Embracing Individualism and Democracy
Leaves of Grass, including “Song of Myself,” is acclaimed America’s uniquely “democratic poem.” Fair enough as far as it goes. But those who view it as a hymn to “democracy” as opposed to the claims of individualism must ignore the text. “Song of myself” is an ode to individualism--an epic of individualism in America, where the diversity made possible by freedom surmounts divisions of “creeds and schools.”
He sets out to expand the boundaries of the self to include, first, all fellow Americans, then the entire world, and ultimately the cosmos. When we comprehend just how vast the self can be, what can we do but celebrate it…”
This vast expansiveness is “poetic license,” a kind of symbolism, dramatizing Whitman’s message that we can retain our identity and integrity as an individual even as we expand our boundaries without limit--to identify with all Americans. 
The theme can be stated prosaically: “Whitman is celebrating America and her diversity.
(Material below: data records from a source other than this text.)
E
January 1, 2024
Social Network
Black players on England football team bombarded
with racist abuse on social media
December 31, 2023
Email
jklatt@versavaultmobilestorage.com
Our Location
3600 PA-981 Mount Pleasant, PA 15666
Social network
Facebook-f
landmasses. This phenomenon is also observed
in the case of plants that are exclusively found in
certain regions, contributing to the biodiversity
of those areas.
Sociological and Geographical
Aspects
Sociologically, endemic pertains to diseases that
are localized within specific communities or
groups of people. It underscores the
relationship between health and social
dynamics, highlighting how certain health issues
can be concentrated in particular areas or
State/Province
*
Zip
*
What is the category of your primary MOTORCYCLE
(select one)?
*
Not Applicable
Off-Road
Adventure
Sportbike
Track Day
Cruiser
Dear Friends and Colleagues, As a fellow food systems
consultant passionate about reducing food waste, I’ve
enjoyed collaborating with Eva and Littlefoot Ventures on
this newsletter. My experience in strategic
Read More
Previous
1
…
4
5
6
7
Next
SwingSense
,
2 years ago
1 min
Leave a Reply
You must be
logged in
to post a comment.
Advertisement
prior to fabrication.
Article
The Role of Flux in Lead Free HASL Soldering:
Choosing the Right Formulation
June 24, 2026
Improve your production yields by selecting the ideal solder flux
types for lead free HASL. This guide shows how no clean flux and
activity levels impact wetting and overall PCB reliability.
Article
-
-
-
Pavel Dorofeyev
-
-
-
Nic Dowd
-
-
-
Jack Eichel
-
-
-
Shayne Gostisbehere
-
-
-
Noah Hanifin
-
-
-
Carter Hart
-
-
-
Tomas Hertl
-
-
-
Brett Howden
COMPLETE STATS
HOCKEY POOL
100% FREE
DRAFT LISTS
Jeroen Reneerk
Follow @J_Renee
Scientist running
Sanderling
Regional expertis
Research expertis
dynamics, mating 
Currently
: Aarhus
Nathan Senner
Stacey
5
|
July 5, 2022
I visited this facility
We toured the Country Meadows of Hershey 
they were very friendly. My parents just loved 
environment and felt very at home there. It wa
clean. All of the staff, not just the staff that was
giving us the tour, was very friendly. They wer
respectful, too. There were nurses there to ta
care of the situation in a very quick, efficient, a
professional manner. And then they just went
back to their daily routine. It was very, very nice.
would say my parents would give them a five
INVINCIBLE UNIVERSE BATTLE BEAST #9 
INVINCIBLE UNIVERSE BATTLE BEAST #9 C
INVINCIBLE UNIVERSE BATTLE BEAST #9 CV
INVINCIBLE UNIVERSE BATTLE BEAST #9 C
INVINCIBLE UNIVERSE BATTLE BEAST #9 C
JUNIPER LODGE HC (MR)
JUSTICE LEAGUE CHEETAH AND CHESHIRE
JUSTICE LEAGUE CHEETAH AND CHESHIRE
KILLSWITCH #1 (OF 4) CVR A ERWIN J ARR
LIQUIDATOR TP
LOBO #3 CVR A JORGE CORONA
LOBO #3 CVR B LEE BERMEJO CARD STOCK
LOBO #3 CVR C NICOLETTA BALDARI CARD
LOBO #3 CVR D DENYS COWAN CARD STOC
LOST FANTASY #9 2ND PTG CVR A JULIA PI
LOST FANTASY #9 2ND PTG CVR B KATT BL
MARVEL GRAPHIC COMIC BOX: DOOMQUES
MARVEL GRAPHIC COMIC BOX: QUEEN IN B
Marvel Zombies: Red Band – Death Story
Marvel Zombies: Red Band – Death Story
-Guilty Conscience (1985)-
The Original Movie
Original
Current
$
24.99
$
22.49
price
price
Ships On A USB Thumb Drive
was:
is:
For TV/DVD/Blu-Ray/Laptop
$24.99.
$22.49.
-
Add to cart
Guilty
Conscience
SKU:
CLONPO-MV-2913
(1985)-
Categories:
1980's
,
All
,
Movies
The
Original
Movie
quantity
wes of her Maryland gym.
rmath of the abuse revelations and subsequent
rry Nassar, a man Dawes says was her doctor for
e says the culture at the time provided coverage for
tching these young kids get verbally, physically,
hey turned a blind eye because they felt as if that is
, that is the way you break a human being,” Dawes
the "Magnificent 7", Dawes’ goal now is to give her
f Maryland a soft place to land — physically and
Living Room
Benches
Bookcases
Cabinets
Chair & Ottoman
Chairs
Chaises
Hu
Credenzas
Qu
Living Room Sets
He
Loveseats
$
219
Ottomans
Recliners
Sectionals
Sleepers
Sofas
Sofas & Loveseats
Diversity is something that causes a great deal of concern among people. …Whitman celebrates the idea that we can have diversity in America and still remain our individual selves.”
He writes
“These are really the thoughts of all men in all ages and lands, they are not original with me,If they are not yours as much as mine, they are nothing, or next to nothing…”
Thus, Whitman expresses limitless optimism on the issue that tormented America’s founders: fear that individualism would preclude the “public virtue” of identifying our individual self-interest with that of the republic’s. He confidently writes that “what I assume you shall assume”—that is, assume that our common interest in our own individual rights, in freedom, is what above all unites us as Americans.
Making Up Our Minds
Has Whitman’s democratic individualism made a lasting impact on the American psyche? Betsy Erkkila, professor of literature at Northwestern University and co-editor of Breaking Bounds: Whitman and American Cultural Studies, affirms that and goes further::
“Whitman is the world’s poet of democracy…He used to be regarded as a spiritual or Emersonian poet with political ideas viewed as vague, possibly naïve, and even dangerous. Today, political philosophers and democracy theorists talk about his democratic vision. She refers to a stamp from an emerging African republic that bears Whitman’s image and comments that Whitman is on “everyone’s map.” “As countries move from authoritarian to democratic rule, you inevitably find his influence on their thinkers, poets and writers.”